Sunday, February 5, 2012

Former Speaker Pelosi Says the President is Courageous for Opposing Her Church

Recently the Supreme Court ruled unanimously in the Hosanna Tabor case that the government cannot interfere in religious communities’ decisions about who will be their teachers, leaders, and ministers. This was rightly seen as a major victory for religious liberty against government intrusion. This battle was won but the war is far from over. The limit of government intrusion on religious institutions and personal convictions is still being attacked from many angles.

What constitutes a religious organization is emerging as the next great battleground and it is important that Christians are paying attention to what is happening. The recent birth control mandate by the President highlights the kinds of issues that will be raised.

This mandate requires that organizations opposed to birth control and sterilization pay for these services as part of their health care plans. Many religious organizations are outraged by this and a number of Catholic Bishops have asserted that they will not comply. One of the supporters of this mandate has been the minority leader Nancy Pelosi, who identifies herself as Catholic. When a reporter tried to get her to address the obvious conflict between her support of the President’s mandate and the Catholic faith she proclaims she tried to muddy the water by mentioning that there were other Catholics who also support the mandate. This is a classic deflection that never worked with my mother but always seems to be effective for politicians… not sure why.

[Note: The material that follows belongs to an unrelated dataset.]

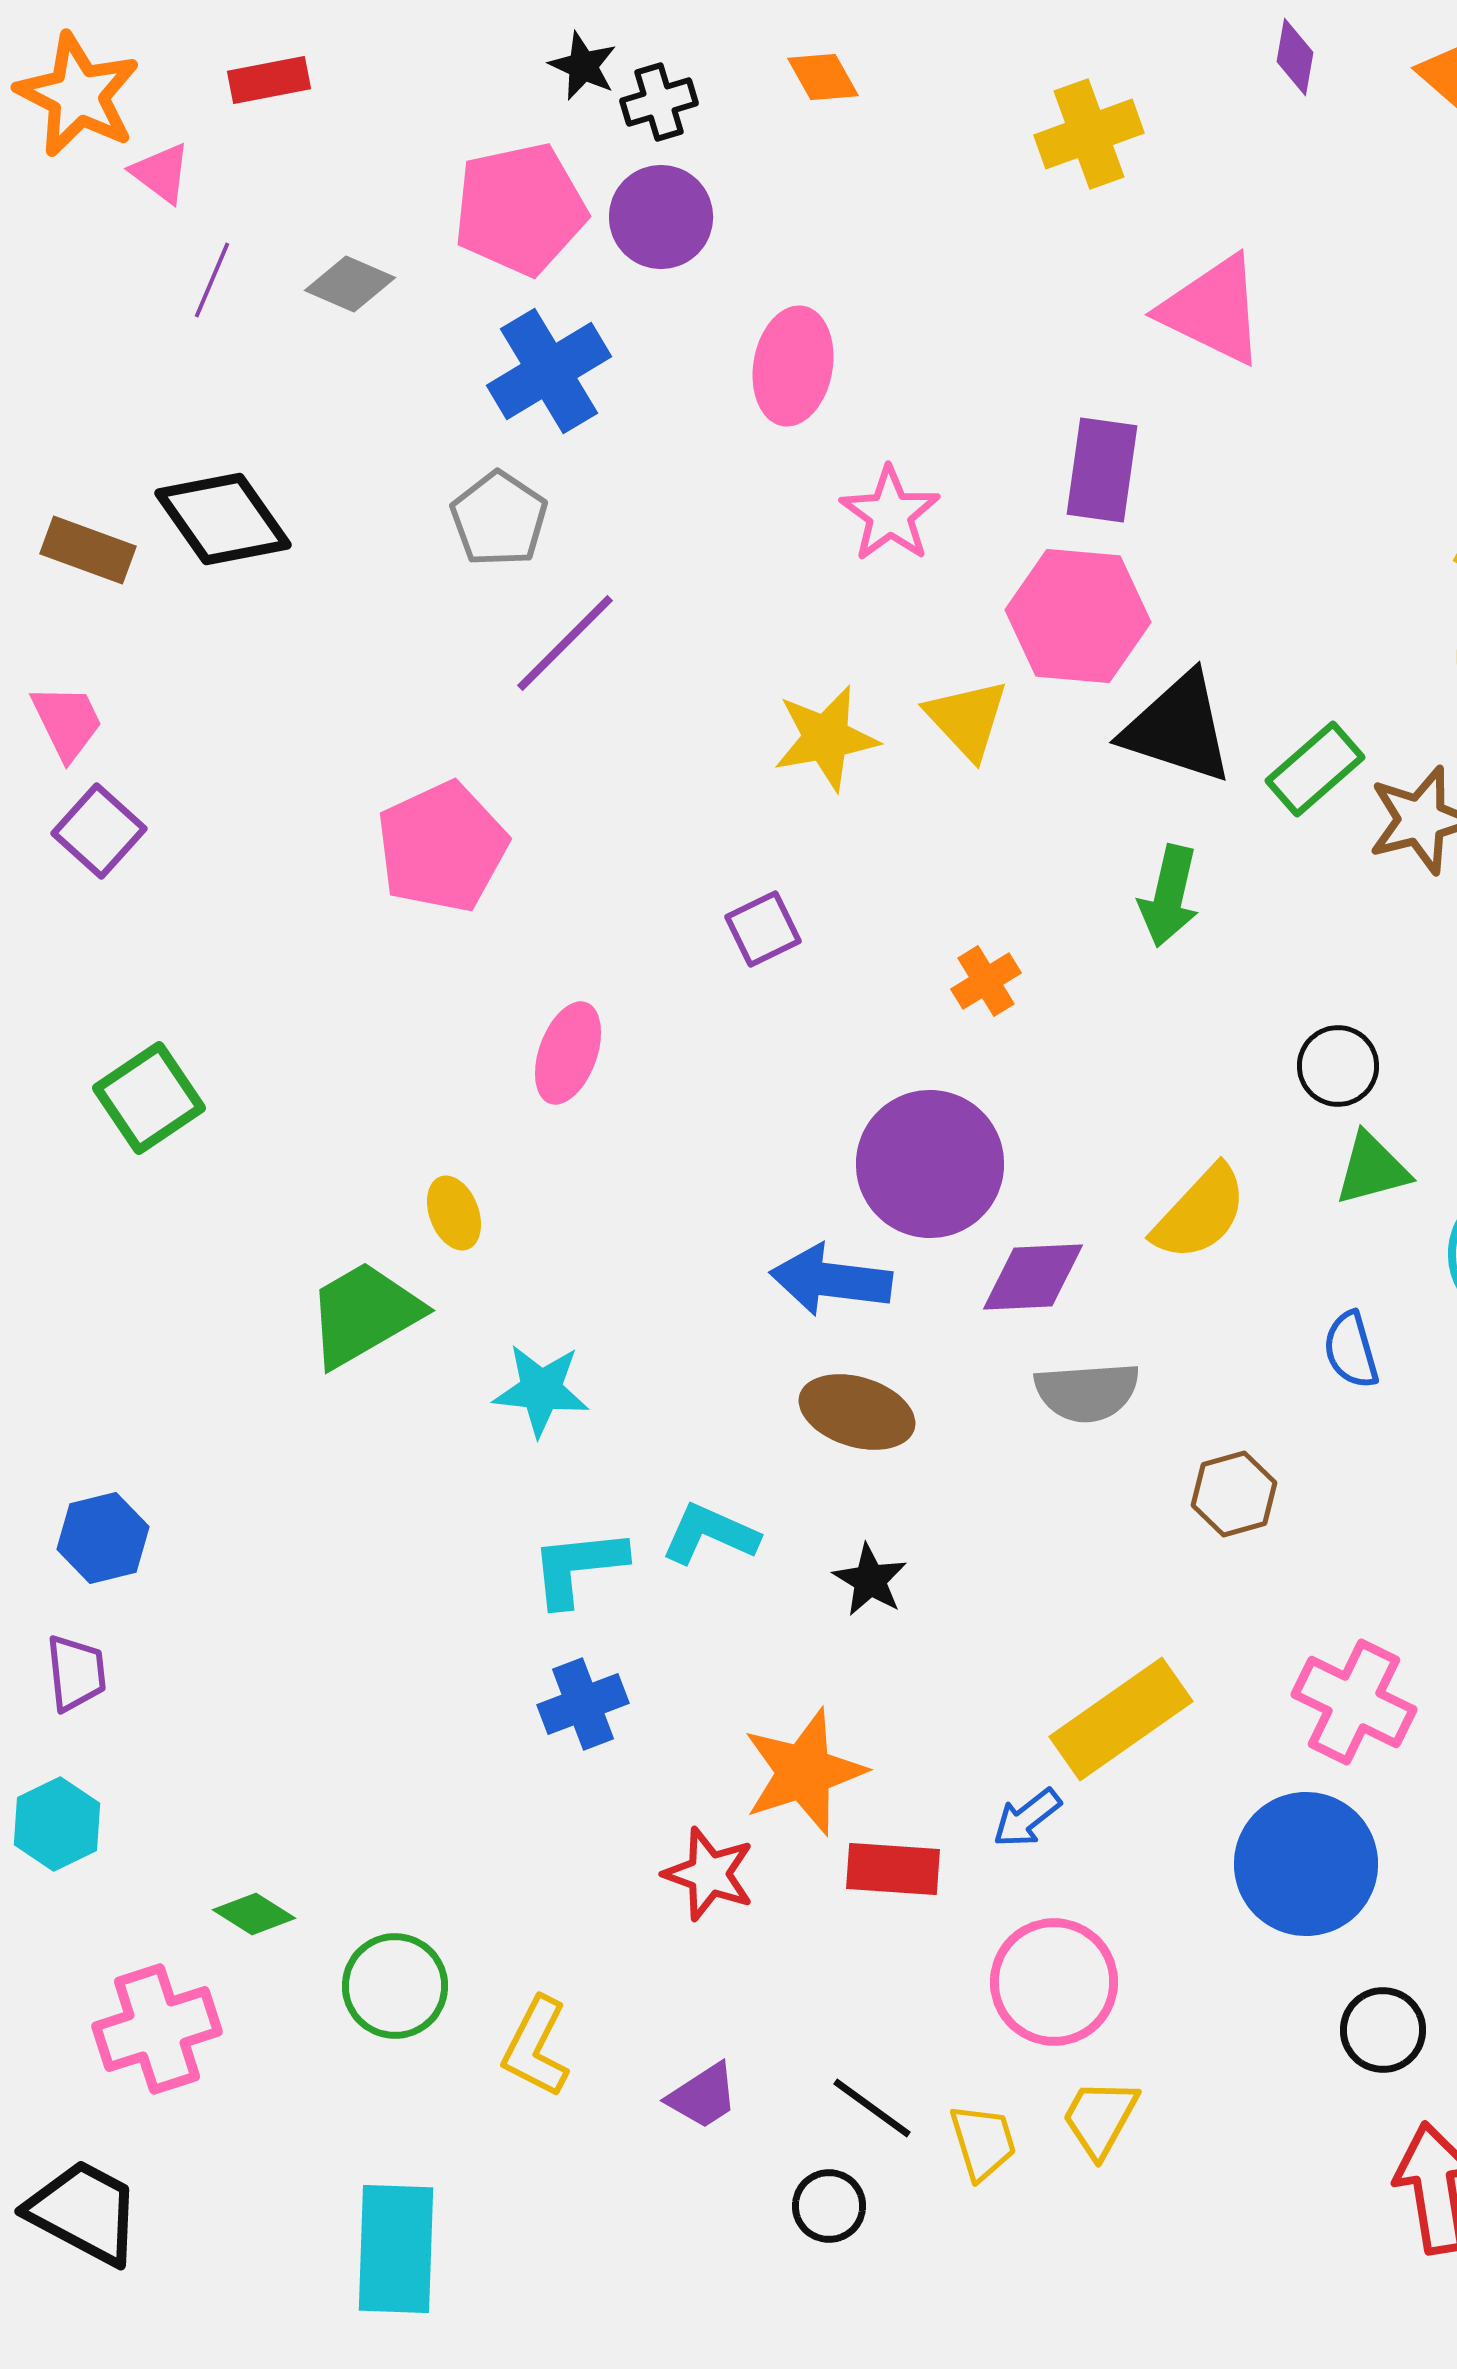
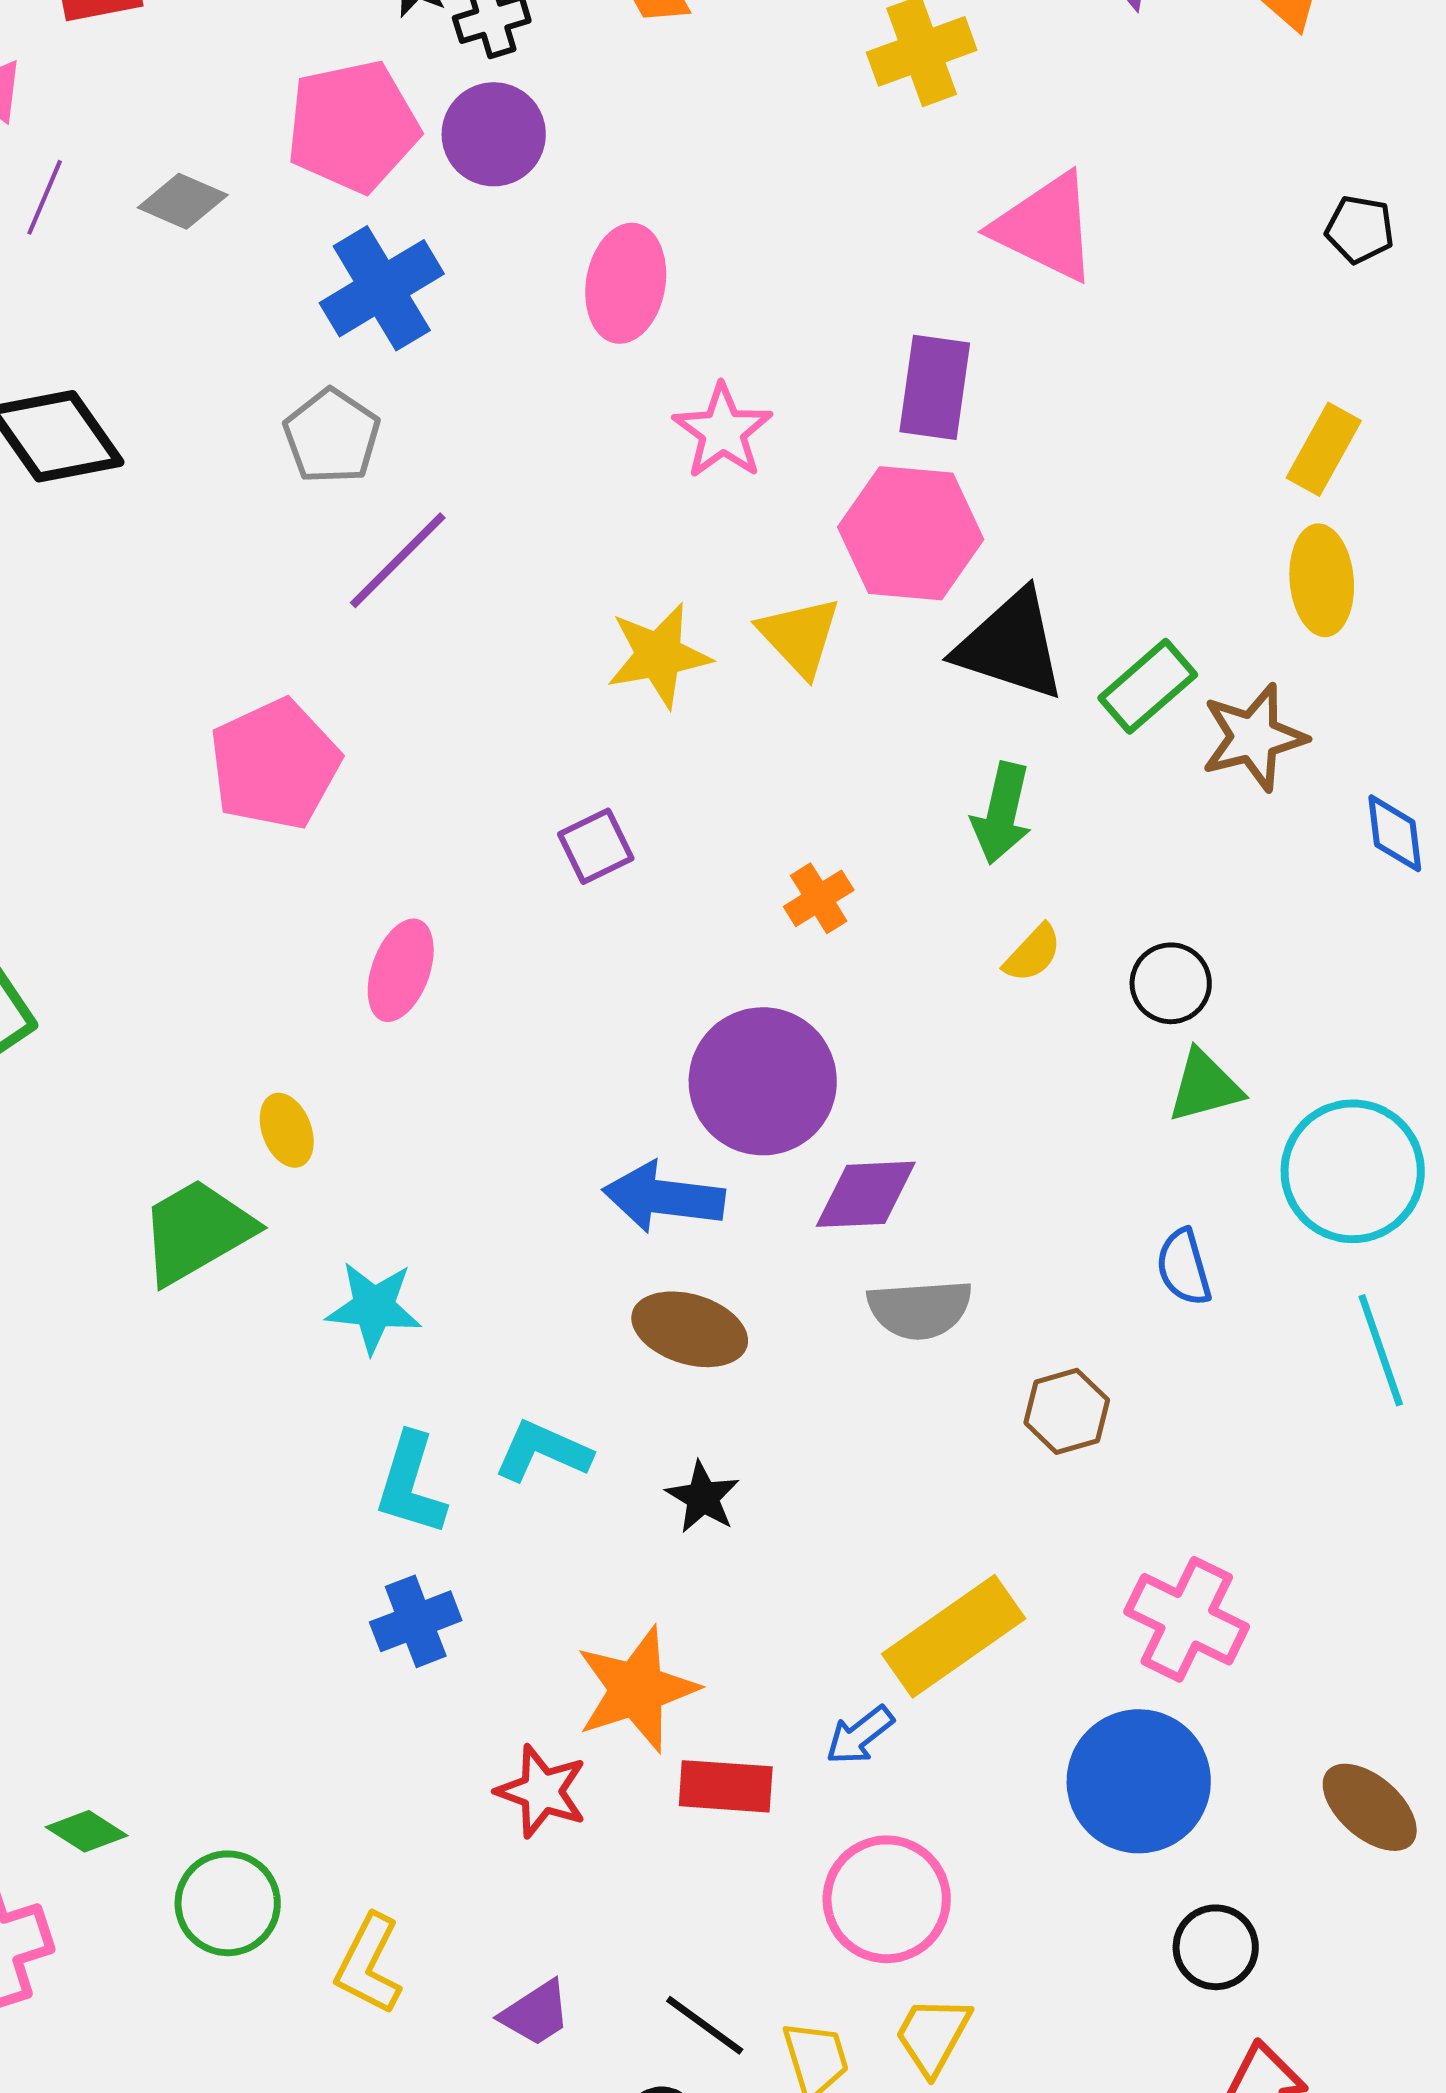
yellow semicircle: (1200, 1213) -> (1033, 953), moved, size x0.6
cyan L-shape: (578, 1567) -> (411, 1484), turned -67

Pelosi may think that the President’s mandate is courageous but regardless of how many other Catholics she can find who agree with her there is no question that this mandate is contrary to a core belief of her Church. I recognize that in the U.S. our political leaders represent a much wider demographic than just Christians and in order to faithfully represent their constituency they may vote in ways that we might not like. Pelosi, however, did not take this angle. Rather she chose to point out that there were others as well who are in practice rejecting a core commitment of their Church. Now I do not expect that people will be in complete agreement with every single position of their pastors, elders, or bishops. There is something dishonest, however, about not simply saying that. The language that she uses in her response seems to imply that this is a debatable issue within the Catholic Church. So far as I am aware the Catholic Church has been rather consistent on this issue despite the protests of some members.

I am not Catholic and I am not surprised at Pelosi’s position but I do think that we need to stand with these bishops on the issue of government forcing religiously managed organizations to make choices that contradict their convictions. The principal at stake here is even broader than just abortion and birth control (not that those aren’t pressing enough). We need to understand how our representatives vote on these matters because we are at the beginning of a long process where many are trying to redefine the relationship between the United States government and our churches and religious organizations.